Vemos isso na Bolívia, onde o lítio, outra matéria-prima crucial, era suspeito na derrubada de um governo de esquerda; no México, onde a capacidade do Estado é cada vez mais questionada devido à sua incapacidade de deter os ataques de grupos [de tráfico de drogas] (https://cemeri.org/art/estados-unidos-guerra-contra-drogas-america- latina -falhas de meio século/) em estados-chave, onde o lítio foi recentemente encontrado; na República Democrática do Congo, onde a sua fragilidade institucional permite que crianças trabalhem em minas de cobalto, ou na China, onde a extracção irresponsável de recursos como terras raras permitiu elevados níveis de contaminação. A modernidade, tal como as nossas estruturas e instituições, deve ser questionada, uma vez que o progresso científico melhorou a qualidade de vida em certas cidades, as inovações tecnológicas foram acompanhadas de grandes sucessos, mas também de grandes conflitos pelo poder.

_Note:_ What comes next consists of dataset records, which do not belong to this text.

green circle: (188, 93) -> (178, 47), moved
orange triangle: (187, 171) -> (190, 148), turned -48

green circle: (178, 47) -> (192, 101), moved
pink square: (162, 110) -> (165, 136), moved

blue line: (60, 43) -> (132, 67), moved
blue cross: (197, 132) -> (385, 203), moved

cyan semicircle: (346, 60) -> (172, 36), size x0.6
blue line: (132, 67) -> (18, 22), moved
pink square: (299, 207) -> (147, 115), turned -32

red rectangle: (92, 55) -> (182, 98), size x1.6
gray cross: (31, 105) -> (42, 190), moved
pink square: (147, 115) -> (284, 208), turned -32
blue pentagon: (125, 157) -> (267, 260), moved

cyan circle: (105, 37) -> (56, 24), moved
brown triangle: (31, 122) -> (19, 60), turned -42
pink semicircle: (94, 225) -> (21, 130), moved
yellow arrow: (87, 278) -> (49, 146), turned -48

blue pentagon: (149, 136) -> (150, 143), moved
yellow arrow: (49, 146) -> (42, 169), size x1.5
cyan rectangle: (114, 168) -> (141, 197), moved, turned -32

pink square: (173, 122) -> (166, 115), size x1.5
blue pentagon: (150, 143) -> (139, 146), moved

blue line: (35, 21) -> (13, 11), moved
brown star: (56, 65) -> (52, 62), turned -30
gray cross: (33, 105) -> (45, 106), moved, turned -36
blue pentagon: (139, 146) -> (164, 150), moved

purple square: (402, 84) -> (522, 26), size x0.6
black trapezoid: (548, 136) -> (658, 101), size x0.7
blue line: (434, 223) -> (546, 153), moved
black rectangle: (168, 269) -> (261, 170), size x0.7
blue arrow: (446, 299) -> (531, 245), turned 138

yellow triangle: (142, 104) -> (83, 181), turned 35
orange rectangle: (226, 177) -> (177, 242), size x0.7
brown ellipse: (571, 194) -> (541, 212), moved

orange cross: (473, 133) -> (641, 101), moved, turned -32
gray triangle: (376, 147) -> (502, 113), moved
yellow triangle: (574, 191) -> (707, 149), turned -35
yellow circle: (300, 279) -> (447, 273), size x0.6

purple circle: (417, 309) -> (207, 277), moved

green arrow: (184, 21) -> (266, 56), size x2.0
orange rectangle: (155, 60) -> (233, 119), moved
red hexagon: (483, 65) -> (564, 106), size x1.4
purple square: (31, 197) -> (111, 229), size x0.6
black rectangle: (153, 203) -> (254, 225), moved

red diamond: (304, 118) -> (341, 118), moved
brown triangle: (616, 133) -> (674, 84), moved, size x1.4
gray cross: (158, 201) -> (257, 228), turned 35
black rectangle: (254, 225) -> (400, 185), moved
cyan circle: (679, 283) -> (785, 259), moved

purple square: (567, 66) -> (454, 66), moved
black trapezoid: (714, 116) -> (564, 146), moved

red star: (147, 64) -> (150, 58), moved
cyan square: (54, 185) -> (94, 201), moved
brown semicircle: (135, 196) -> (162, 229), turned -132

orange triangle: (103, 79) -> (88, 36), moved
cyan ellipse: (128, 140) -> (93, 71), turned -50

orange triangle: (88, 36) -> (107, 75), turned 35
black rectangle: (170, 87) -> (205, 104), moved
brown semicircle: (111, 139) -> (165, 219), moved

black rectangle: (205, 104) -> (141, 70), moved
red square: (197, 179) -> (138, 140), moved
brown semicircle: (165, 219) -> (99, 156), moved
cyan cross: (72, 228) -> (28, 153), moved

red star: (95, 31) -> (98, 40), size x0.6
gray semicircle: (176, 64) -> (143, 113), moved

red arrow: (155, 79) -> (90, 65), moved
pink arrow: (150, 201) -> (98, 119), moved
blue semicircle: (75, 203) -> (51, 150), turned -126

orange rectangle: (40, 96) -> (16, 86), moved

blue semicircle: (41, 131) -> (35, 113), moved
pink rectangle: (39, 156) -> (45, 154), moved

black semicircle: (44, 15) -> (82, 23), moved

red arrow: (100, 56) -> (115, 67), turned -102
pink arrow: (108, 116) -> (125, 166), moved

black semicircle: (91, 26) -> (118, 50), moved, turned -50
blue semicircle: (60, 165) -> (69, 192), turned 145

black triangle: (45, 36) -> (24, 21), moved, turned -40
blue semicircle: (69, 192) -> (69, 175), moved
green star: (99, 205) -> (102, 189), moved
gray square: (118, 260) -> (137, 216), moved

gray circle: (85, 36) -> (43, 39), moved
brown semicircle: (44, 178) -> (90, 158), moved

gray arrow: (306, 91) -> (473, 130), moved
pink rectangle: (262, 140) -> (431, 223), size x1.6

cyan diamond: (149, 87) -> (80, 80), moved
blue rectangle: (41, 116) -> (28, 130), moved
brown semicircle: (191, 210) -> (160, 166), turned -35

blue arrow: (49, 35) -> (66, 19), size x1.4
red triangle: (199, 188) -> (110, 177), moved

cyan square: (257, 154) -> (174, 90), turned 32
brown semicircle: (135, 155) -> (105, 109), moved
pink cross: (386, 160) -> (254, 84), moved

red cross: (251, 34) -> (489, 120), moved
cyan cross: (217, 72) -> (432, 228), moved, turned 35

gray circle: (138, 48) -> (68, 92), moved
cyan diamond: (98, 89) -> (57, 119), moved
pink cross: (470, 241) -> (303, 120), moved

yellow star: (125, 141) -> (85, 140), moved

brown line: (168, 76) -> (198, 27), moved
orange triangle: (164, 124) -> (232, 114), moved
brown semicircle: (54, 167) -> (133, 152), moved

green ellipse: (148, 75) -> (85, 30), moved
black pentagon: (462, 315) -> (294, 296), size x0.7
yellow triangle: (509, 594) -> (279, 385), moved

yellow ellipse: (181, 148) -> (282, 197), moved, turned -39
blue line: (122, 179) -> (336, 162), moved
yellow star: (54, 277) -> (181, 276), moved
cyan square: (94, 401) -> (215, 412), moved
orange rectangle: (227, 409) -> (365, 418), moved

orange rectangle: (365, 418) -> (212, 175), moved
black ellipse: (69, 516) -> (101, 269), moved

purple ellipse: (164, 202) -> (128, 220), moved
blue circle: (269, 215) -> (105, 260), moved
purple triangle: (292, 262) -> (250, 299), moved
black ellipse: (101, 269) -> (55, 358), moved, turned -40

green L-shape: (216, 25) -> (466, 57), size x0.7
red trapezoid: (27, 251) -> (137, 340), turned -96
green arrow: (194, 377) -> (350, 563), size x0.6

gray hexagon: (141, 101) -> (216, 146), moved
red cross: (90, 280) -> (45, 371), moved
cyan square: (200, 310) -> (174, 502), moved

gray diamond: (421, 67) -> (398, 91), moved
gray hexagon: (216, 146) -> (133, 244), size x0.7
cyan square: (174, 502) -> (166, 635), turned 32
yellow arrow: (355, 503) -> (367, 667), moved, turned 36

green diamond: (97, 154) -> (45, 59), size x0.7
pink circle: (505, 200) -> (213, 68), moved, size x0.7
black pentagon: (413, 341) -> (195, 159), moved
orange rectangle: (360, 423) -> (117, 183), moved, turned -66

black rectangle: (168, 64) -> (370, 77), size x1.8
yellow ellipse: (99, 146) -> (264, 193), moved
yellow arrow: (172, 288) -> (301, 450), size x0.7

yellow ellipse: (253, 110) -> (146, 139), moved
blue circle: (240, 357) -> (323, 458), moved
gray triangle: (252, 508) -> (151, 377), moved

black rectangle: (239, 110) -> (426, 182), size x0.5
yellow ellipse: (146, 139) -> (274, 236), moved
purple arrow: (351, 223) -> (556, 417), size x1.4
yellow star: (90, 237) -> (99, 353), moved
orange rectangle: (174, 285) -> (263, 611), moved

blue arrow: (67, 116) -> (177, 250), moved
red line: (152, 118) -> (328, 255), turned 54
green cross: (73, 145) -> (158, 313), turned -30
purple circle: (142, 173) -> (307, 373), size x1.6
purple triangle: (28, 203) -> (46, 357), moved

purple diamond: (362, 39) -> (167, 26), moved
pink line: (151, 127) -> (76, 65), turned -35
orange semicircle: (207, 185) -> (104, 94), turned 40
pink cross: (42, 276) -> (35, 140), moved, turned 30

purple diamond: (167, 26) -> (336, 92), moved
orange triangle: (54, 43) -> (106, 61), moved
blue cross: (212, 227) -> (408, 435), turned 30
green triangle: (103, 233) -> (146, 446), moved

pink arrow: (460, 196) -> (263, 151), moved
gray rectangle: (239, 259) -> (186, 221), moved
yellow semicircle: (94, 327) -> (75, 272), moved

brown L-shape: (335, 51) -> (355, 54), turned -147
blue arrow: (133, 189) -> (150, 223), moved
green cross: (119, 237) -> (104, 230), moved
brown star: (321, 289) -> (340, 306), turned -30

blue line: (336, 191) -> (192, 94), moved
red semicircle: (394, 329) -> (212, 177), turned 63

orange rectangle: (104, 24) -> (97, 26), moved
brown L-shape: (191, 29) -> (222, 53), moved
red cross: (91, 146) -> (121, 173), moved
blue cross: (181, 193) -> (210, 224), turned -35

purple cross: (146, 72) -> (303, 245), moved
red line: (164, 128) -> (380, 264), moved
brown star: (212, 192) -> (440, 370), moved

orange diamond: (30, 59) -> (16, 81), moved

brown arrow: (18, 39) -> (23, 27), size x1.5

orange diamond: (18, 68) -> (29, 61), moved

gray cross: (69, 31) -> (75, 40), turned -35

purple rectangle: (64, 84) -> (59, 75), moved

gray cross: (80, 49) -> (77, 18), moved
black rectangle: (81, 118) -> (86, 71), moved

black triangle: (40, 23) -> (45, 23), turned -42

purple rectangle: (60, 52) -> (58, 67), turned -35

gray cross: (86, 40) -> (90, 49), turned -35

Mina de cobalto na República Democrática do Congo.

A hegemonia de uma nação depende da sua acessibilidade aos recursos naturais e da sua inovação nas indústrias tecnológicas de ponta, e os cientistas sociais falam sobre isso, no entanto, não devemos esquecer onde estamos, como nação mexicana, o nosso contexto político e as nossas lideranças sociais. nos rumo a certas formas de conceber a realidade internacional, graças às tecnologias que temos ao nosso alcance, pudemos ver o mundo de uma certa maneira, portanto, o futuro desta sociedade, a mexicana, está condicionado pelos laços com o seu ambiente, a exploração dos recursos naturais ao nosso alcance e o quão ocupada a sociedade está a reflectir sobre a sua vida, a sua modernidade. O mesmo se aplica a qualquer outro tipo de sociedade, questionando: Que modernidade se constrói a partir da tecnologia?, deverá levar-nos a repensar o nosso modo de produção e a ter em conta as variáveis ​​culturais e socioeconómicas e a complexidade das relações de poder das nações onde vivemos. Só assim obteremos respostas coletivas ou individuais de forma clara e correta.

Fontes

    [1] Real Academia Española. Definición de “tecnología” (Edición del tricentenario, 2020). En: https://dle.rae.es/tecnolog%C3%ADa+.

    [2] Ibidem.

    [3] Ibidem.

    [4] García, Rolando. “Estructura, complejidad y jerarquías”, en: Sistemas complejos: conceptos, método y fundamentación epistemológica de la investigación interdisciplinaria p.125. Barcelona: Gedisa, 2006.

    [5] Wallerstein, Immanuel. “El surgimiento de los Sistemas Estatales: Naciones-Estado soberanas, colonias y el sistema interestatal”, en: Análisis de sistemas-mundo p.42. Ciudad de México: Siglo XXI Editores, 2004.

    [6]Keohane, Robert. «Evaluating The Theory Of Hegemonic Stability», en: After Hegemony p. 32. Chichester, West Sussex: Princeton University Press, 1984.

    [7] Graedel, T.E., E.M. Harper, N.T. Nassar, y Barbara K .Reck. «On the material basis of modern society.» Proceedings of the National Academy of Sciences of the United States of America , 112, nº 20 (2015): p. 6296.

    [8] Ibid. p. 6298.

    [9] Los datos están basados en la cantidad exportada por esas naciones durante el año 2019. La información puede ser consultada en: trademap.org utilizando los códigos: 8101 para el tungsteno; 2810 para el boro; y 2605 para el cobalto.